You can ues any IDE to develop Gravitino Python Client. Directly open the client-python module project in the IDE.

### Prerequisites

+ Python 3.8+
+ Refer to [How to build Gravitino](https://gravitino.apache.org/docs/latest/how-to-build/#prerequisites) to have necessary build
  environment ready for building.

### Build and testing

1. Clone the Gravitino project.

    ```shell
    git clone git@github.com:apache/gravitino.git
    ```

2. Build the Gravitino Python client module

    ```shell
    ./gradlew :clients:client-python:build
    ```

3. Run unit tests

    ```shell
    ./gradlew :clients:client-python:test -PskipITs
    ```

4. Run integration tests

   Because Python client connects to Gravitino Server to run integration tests,
   So it runs `./gradlew compileDistribution -x test` command automatically to compile the
   Gravitino project in the `distribution` directory. When you run integration tests via Gradle
   command or IDE, Gravitino integration test framework (`integration_test_env.py`)
   will start and stop Gravitino server automatically.

    ```shell
    ./gradlew :clients:client-python:test
    ```

5. Distribute the Gravitino Python client module

    ```shell
    ./gradlew :clients:client-python:distribution
    ```

6. Deploy the Gravitino Python client to https://pypi.org/project/apache-gravitino/

    ```shell
    ./gradlew :clients:client-python:deploy
    ```

## Resources

+ Official website https://gravitino.apache.org/
+ Project home on GitHub: https://github.com/apache/gravitino/
+ Playground with Docker: https://github.com/apache/gravitino-playground
+ User documentation: https://gravitino.apache.org/docs/
+ Slack Community: [https://the-asf.slack.com#gravitino](https://the-asf.slack.com/archives/C078RESTT19)

## License

Gravitino is under the Apache License Version 2.0, See the [LICENSE](https://github.com/apache/gravitino/blob/main/LICENSE) for the details.
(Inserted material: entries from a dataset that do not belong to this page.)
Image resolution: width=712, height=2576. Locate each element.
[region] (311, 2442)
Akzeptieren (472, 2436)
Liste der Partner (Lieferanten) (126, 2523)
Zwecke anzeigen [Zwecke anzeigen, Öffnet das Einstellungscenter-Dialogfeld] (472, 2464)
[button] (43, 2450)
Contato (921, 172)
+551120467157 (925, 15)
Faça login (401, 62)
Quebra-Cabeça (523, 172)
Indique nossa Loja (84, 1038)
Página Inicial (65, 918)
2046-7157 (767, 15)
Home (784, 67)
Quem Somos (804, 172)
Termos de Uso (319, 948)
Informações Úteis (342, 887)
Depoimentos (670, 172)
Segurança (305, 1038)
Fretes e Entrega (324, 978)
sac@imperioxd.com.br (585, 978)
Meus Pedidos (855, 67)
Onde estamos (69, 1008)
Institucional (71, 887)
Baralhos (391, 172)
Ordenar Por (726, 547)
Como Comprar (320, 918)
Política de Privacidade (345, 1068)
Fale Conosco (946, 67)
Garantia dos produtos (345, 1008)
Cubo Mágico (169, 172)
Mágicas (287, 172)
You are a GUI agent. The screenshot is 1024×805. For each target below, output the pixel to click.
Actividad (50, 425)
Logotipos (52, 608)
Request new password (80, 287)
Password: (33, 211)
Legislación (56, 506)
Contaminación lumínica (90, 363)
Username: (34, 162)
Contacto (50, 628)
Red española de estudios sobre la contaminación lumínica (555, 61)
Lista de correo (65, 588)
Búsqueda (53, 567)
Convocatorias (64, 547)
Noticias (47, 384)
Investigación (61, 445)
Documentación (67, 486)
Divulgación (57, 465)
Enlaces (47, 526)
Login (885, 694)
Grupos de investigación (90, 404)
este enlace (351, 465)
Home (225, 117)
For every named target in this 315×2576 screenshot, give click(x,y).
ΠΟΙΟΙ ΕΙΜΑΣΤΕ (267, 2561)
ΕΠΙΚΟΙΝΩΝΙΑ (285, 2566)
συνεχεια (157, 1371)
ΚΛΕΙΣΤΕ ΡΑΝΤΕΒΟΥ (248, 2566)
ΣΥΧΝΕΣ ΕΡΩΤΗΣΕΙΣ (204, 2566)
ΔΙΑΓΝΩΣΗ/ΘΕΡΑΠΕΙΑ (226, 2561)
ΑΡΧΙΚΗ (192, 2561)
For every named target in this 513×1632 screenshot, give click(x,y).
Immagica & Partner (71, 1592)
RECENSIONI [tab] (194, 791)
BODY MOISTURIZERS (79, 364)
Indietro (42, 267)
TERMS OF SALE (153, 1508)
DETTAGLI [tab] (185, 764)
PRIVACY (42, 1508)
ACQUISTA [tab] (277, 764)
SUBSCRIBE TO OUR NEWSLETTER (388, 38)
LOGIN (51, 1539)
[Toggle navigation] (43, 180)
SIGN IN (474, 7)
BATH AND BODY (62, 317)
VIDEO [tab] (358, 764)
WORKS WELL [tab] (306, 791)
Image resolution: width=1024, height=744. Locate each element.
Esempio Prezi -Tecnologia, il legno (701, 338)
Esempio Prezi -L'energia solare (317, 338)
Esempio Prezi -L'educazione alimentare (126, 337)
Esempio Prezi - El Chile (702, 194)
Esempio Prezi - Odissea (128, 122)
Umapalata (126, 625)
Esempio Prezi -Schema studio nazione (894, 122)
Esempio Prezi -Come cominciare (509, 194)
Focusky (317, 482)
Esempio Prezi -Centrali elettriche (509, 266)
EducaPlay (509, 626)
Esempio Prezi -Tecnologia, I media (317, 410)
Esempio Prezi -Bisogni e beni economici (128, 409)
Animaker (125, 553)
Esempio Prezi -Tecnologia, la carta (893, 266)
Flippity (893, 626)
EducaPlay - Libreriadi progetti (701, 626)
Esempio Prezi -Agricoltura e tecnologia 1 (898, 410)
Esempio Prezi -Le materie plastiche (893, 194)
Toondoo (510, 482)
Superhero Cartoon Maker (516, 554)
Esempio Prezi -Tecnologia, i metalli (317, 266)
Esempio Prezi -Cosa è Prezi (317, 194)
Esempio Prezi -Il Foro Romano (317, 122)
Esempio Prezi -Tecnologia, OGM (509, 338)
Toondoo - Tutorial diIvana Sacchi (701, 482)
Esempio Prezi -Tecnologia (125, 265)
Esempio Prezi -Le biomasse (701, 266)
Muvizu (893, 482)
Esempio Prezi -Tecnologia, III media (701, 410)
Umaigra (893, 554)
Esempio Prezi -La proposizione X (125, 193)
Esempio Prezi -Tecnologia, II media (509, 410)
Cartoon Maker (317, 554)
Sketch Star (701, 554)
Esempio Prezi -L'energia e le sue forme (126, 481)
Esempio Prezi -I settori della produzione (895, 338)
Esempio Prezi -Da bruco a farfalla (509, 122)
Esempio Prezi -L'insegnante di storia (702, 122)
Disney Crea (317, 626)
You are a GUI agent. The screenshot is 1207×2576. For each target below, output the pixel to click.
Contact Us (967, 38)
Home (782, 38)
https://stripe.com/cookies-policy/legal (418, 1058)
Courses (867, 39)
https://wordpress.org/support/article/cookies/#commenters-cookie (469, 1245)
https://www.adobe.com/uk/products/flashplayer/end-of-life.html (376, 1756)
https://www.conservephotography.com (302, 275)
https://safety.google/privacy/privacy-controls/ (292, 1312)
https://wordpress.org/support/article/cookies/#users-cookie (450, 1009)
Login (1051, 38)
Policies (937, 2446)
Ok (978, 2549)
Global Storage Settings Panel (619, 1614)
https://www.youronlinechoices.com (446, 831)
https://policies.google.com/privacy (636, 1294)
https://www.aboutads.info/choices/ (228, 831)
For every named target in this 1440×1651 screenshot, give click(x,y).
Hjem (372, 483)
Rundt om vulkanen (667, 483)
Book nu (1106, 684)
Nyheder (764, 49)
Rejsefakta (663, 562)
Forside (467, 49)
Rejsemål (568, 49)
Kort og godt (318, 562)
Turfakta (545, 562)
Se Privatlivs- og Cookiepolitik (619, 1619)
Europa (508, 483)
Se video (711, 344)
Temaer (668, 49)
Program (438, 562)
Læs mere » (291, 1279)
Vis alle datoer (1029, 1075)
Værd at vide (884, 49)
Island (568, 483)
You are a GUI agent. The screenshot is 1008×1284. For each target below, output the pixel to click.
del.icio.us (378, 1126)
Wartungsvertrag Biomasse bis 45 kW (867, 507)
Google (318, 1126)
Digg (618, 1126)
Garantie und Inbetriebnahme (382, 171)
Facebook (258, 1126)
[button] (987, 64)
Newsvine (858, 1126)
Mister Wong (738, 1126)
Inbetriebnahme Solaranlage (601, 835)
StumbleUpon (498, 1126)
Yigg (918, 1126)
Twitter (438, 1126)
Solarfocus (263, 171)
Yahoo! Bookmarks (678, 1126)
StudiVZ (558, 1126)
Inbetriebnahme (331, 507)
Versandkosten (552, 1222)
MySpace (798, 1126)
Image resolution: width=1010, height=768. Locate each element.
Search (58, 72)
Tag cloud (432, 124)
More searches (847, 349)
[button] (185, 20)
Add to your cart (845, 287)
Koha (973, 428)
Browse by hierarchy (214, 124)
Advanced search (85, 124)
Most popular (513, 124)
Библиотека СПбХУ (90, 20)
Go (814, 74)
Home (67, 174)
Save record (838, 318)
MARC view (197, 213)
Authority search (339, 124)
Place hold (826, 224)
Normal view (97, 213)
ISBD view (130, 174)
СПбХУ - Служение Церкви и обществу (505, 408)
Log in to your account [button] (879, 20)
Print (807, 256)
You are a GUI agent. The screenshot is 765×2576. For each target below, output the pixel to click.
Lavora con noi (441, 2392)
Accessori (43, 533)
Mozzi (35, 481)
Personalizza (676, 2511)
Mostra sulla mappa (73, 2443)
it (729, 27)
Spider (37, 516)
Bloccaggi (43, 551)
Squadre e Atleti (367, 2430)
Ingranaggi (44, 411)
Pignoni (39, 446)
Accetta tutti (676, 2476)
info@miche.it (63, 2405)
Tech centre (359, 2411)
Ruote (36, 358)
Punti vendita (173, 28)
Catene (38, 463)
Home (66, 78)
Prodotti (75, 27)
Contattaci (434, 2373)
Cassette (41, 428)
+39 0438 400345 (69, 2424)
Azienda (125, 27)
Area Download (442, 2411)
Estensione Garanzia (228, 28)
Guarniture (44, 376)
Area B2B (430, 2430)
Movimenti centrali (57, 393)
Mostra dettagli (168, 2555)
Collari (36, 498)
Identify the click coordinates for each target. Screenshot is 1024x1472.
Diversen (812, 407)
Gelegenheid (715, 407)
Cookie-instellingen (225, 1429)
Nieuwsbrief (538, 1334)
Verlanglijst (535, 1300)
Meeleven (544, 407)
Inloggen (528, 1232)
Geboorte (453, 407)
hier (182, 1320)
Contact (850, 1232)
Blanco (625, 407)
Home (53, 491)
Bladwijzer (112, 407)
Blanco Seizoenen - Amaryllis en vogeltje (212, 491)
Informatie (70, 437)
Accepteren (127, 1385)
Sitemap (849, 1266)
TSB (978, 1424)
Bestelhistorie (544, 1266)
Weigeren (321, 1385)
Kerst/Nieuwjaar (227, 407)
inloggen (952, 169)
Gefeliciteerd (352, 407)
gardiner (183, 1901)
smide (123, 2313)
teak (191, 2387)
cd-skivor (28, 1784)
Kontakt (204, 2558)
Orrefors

## ASF Incubator disclaimer

Apache Gravitino is an effort undergoing incubation at The Apache Software Foundation (ASF), sponsored by the Apache Incubator. 
Incubation is required of all newly accepted projects until a further review indicates that the infrastructure, communications, 
and decision making process have stabilized in a manner consistent with other successful ASF projects. 
While incubation status is not necessarily a reflection of the completeness or stability of the code, 
it does indicate that the project has yet to be fully endorsed by the ASF.